Hanging by a Thread

Published: Feb. 23, 2021, 7 a.m.

“…the Lord your God is God in heaven above and on the earth below. Now then, please swear to me by the Lord that you will show kindness to my family, because I have shown kindness to you. Give me a sure sign that you will spare the lives of my father and mother, my brothers and sisters, and all who belong to them—and that you will save us from death.” “Our lives for your lives!” the men assured her.  …  “Agreed,” she replied. “Let it be as you say.” So she sent them away, and they departed.
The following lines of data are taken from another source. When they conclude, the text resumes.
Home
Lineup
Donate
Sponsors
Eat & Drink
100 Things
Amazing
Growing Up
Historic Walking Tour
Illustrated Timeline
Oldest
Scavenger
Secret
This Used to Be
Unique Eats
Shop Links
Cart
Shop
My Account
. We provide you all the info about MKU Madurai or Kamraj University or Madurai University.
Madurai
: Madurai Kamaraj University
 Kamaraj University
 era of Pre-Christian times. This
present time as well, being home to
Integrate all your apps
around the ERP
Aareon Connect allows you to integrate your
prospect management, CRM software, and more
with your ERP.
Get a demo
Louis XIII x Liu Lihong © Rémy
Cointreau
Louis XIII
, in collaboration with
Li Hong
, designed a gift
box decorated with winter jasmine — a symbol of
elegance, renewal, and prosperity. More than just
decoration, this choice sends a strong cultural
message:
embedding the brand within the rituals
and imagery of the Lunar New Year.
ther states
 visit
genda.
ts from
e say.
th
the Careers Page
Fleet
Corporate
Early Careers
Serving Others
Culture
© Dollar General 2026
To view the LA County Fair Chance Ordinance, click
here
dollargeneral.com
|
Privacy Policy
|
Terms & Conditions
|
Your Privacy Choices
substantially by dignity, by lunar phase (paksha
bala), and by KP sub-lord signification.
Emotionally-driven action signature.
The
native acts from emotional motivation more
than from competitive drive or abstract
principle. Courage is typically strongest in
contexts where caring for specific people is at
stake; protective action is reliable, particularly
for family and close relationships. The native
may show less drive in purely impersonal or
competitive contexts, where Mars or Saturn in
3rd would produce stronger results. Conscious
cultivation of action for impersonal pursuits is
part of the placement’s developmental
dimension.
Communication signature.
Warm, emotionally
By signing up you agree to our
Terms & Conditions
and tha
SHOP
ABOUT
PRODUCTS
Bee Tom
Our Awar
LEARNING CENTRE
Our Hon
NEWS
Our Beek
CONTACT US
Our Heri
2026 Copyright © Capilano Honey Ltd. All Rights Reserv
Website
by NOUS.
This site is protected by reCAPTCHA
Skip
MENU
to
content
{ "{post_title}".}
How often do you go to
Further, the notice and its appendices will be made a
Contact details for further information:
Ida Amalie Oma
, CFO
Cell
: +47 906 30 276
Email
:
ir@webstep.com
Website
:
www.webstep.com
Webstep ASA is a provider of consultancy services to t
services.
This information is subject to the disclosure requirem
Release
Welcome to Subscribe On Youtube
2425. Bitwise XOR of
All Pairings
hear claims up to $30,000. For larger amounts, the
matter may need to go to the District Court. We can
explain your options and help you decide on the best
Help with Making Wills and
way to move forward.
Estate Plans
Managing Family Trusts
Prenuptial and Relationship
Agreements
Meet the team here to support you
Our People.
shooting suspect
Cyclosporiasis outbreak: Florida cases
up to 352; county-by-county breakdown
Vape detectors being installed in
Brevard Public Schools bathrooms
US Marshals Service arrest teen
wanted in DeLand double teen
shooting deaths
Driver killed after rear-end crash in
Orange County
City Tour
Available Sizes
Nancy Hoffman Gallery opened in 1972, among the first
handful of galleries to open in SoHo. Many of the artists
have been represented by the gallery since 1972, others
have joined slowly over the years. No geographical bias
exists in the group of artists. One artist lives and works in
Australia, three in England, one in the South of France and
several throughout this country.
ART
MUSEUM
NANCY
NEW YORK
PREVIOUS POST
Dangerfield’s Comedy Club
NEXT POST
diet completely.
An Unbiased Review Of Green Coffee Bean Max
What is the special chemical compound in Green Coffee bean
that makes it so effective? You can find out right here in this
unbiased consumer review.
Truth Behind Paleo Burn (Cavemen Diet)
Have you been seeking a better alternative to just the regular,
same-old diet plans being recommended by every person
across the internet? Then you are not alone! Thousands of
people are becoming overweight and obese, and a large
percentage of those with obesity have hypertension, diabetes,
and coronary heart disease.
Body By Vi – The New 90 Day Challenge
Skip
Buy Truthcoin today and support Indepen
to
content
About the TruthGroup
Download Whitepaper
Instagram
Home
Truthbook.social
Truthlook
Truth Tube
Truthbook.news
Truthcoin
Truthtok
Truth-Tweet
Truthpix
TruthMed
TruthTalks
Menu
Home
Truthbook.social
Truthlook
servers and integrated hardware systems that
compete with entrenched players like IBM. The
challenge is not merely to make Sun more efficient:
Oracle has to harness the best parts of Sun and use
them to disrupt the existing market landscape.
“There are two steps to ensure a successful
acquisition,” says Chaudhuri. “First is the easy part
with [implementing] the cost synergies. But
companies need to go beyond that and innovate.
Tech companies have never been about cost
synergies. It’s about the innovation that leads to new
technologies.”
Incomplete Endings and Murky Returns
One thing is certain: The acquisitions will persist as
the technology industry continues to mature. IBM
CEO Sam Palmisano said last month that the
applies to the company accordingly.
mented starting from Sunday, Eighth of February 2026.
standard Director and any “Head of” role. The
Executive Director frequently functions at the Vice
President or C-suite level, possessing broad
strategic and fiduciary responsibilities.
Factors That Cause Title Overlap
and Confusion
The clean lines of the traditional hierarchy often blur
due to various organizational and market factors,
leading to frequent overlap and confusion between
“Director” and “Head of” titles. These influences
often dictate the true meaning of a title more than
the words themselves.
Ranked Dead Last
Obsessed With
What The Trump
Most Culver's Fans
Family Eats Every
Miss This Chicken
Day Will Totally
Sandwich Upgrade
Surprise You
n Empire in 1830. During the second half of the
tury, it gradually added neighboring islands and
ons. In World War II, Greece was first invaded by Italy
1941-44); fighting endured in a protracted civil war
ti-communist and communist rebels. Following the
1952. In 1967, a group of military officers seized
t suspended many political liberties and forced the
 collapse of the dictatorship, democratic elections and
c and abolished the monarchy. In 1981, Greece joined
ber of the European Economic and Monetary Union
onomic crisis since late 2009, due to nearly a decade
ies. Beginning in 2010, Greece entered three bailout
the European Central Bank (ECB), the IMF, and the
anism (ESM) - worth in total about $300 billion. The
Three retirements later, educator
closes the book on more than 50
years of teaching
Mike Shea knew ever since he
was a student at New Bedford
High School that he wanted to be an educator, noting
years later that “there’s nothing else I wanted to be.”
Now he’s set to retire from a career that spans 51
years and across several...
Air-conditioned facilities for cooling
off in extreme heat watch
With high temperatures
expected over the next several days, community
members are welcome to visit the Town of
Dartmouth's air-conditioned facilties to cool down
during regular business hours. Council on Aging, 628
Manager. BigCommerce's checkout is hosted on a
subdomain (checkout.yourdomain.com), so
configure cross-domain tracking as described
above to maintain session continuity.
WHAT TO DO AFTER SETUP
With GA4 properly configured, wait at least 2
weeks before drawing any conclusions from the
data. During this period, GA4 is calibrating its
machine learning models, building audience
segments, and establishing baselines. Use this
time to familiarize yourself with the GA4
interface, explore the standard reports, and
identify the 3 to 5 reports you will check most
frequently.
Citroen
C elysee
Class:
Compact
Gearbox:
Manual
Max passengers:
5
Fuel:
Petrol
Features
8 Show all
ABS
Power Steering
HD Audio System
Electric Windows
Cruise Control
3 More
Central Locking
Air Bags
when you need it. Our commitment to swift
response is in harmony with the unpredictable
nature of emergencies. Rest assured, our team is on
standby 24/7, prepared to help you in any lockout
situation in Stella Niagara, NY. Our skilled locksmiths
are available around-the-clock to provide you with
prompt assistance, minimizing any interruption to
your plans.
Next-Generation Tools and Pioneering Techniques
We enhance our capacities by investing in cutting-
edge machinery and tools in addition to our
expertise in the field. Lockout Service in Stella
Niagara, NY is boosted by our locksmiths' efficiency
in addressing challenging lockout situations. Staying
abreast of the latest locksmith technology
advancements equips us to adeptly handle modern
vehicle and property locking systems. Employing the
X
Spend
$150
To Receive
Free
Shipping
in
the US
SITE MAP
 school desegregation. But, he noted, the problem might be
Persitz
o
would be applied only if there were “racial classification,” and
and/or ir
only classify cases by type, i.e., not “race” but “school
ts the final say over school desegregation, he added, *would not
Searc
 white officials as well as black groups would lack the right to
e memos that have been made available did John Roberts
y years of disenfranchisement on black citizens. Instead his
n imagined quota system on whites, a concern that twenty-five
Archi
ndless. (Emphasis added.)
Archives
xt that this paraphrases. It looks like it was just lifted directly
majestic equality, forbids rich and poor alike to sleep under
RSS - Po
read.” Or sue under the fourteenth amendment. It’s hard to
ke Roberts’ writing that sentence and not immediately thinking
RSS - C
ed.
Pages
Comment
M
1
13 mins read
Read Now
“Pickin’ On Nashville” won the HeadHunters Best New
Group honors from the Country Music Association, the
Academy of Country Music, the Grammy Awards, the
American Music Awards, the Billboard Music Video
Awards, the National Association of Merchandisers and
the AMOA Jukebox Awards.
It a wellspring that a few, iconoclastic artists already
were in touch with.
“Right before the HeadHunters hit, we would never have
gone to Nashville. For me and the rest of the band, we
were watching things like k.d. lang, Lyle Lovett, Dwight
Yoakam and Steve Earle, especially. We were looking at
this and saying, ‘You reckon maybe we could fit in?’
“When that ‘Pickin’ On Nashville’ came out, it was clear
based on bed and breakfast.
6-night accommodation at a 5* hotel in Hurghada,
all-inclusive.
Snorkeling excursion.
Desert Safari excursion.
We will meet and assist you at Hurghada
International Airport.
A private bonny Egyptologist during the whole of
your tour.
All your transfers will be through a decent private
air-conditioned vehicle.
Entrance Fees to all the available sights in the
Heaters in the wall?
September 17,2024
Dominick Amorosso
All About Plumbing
And she tied the scarlet cord in the window. (Joshua 2:11b-14a, 21)

  

Rahab the prostitute, hanging by a thread at the approach of the army of Israel who intended to raze Jericho to the ground. 

Rahab clearly didn’t hold a high position in her ancient society.  She was likely assumed to be a woman of dubious character.  She quite likely was a victim of circumstances out of her control that placed her in this profession.  Economic hardship.  No husband to guard her rights.  A prostitute. 

And yet, Rahab the prostitute gives a full and sincere confession of faith in the God of Israel, nearly as strong a confession as anyone else in the book of Joshua as she speaks to the sovereignty and power of the Lord who will give this new land to his people. 

She trusted this Lord she had only ever heard about, and she entrusted herself to his people.  “Give me a sure sign… that you will save us from death,” she says.  And the sign they give her is a sign that oddly reverberates with the crimson blood of the lambs smeared over the entry ways of the Israelites on the night of Passover.  In her window she is to tie a scarlet cord, and huddle inside behind locked doors with her whole family as the Israelites did on the night of their salvation. 

But this cord signifies more.  This story is the second instance of this Hebrew word for hope.  Where is that word in this story?  The “scarlet cord.”  There are actually three words here in the Hebrew.  One of them means thread, one of them means scarlet, and the last of them has a root which means “to be tense/rigid,” or by extension “to be expectant.”  That last one is our word for hope, and is indeed translated as hope elsewhere in the Bible. 

Rahab the prostitute, hanging by a scarlet thread of hope in the Lord, even as the walls were quite literally about to collapse around her, putting an end to life as she’d known it.  But that scarlet thread of hope playing gently in the wind was also the promise that a new life was coming.   

Even when a thread is all you seem to be holding on by: it’s enough.  Hope in God never comes with much in this life we can lay our hands on, just a thin whisp of scarlet hope.  But as these members of Jesus’ own genealogy—Rahab, Jacob, and Ruth—would discover: God is faithful.  The Lord delivers.  A hope in him, threadbare though it may be, is never misplaced.